---------- Listed records

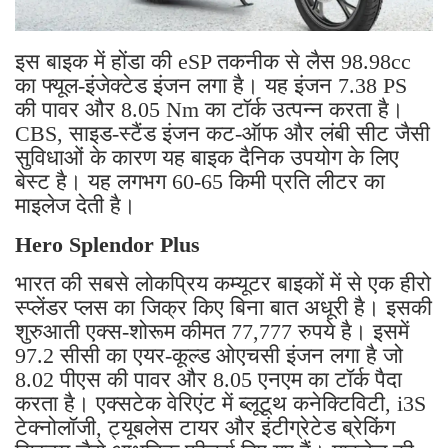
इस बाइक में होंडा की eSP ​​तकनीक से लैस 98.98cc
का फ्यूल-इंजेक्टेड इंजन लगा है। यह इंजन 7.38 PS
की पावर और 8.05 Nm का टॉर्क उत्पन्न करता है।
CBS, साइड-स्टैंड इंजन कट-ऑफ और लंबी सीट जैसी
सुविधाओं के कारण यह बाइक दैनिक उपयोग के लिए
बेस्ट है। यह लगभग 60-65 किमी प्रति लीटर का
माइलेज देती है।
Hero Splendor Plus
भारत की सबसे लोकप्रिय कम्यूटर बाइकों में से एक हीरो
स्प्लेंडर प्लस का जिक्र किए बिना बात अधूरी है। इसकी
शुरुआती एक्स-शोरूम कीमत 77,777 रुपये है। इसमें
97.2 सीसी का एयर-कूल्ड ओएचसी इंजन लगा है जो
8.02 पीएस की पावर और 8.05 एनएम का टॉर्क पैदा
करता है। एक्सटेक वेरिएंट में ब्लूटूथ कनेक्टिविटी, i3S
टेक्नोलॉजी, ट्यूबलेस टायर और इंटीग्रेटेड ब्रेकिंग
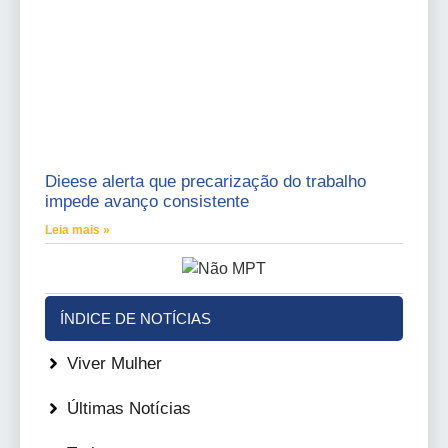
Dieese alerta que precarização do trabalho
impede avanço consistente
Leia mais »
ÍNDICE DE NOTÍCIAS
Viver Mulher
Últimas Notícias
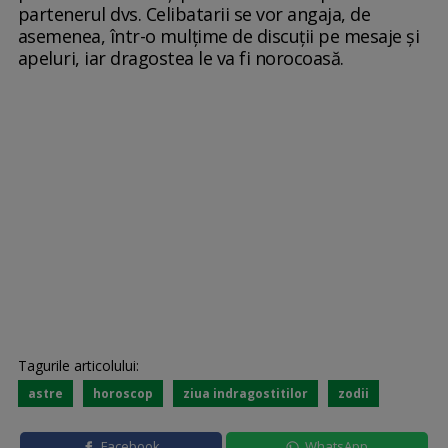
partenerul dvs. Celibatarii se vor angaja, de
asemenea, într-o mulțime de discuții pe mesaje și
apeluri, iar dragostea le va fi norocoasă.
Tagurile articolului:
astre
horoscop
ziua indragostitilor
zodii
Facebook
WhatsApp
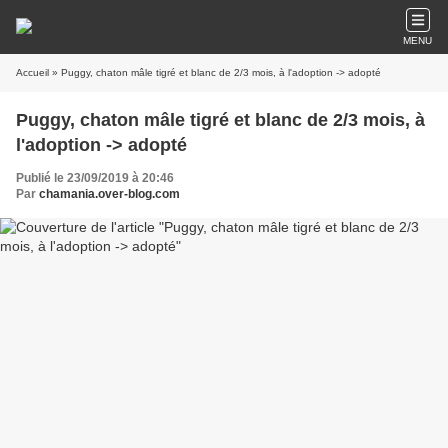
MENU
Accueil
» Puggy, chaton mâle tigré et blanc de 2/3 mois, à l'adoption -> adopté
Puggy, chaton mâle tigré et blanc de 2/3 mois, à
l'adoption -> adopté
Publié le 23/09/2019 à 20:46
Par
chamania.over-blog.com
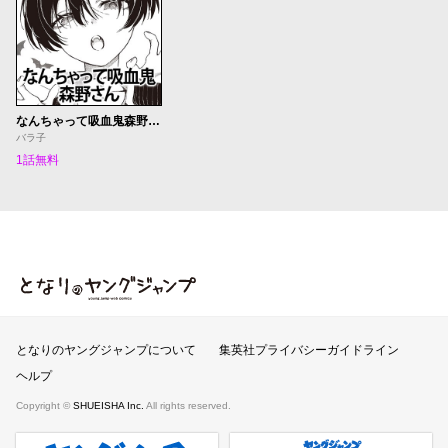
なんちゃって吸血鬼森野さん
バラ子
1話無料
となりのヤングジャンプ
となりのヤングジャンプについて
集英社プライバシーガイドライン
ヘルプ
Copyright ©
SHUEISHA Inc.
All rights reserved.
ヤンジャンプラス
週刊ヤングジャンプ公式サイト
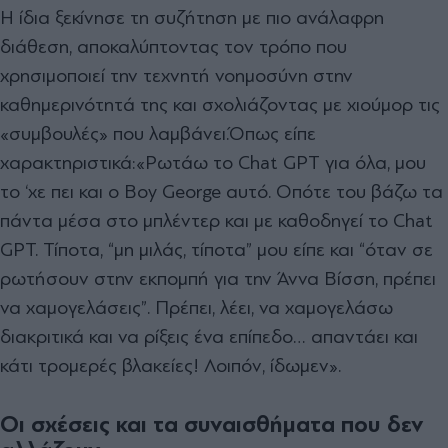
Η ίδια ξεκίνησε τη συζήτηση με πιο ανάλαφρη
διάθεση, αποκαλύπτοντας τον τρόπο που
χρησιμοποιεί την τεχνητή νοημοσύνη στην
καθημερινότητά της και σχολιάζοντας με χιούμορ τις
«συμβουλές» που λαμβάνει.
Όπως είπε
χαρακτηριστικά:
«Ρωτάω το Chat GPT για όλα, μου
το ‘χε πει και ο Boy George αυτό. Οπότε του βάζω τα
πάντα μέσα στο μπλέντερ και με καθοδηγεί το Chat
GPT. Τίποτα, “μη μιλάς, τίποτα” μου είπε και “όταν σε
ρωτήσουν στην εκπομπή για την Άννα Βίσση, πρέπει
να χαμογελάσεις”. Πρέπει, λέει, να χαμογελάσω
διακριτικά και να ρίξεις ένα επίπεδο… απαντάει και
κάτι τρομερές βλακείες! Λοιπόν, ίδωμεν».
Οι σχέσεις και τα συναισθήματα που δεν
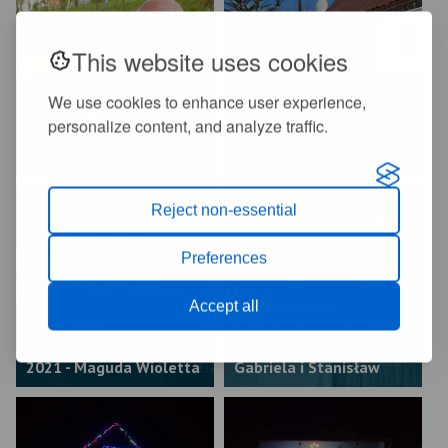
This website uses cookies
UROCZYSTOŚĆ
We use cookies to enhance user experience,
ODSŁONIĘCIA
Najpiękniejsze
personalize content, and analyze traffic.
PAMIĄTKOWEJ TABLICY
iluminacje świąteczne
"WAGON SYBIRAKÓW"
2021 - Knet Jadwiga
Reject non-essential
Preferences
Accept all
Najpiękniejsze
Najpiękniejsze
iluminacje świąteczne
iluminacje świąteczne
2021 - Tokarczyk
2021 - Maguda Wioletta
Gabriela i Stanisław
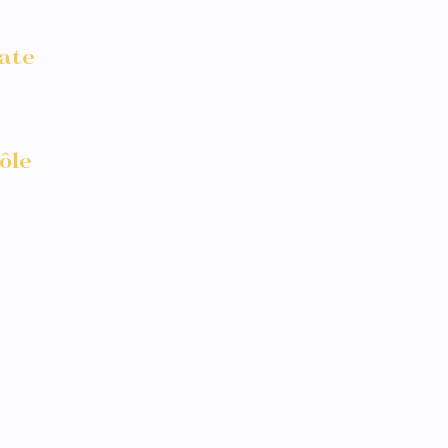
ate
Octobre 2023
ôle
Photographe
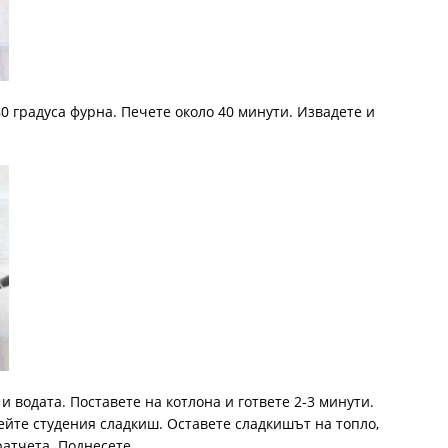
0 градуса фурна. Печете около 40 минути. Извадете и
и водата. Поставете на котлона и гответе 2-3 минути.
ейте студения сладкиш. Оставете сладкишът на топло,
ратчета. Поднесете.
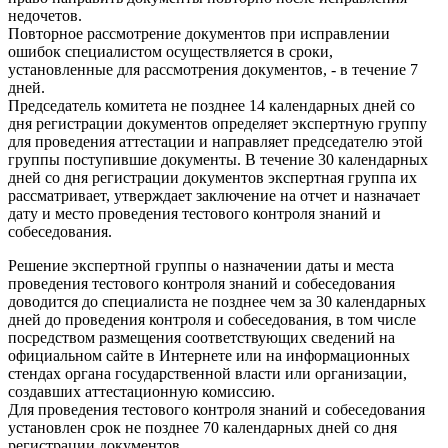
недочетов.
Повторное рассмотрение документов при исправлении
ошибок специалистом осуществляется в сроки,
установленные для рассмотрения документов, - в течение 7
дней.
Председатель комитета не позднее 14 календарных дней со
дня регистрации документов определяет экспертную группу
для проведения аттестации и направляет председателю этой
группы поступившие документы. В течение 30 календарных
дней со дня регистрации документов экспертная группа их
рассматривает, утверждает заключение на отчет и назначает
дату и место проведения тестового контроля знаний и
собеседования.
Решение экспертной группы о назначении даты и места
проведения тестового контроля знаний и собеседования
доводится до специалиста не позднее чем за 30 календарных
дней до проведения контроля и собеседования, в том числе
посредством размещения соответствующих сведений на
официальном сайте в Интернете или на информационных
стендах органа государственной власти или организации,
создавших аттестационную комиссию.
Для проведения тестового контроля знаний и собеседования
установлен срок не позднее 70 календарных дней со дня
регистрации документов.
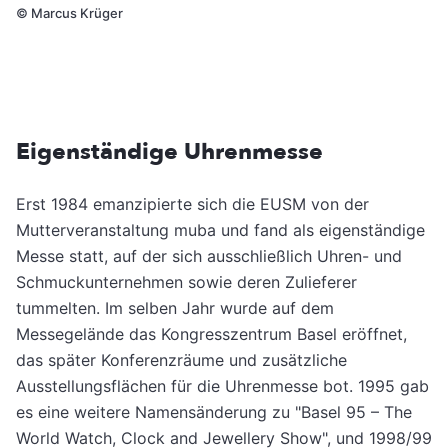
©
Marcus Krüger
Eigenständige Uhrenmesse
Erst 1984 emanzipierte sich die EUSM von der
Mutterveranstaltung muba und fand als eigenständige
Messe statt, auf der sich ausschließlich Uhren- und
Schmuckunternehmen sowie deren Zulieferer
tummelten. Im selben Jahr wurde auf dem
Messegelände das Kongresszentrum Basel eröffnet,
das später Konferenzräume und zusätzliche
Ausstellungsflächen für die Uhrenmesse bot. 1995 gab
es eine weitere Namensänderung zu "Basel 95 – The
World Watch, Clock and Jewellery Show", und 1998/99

--------------------

Instructions to follow: Copy out every line of the data that includes the word "adopté".

Response to the task:
» Puggy, chaton mâle tigré et blanc de 2/3 mois, à l'adoption -> adopté
l'adoption -> adopté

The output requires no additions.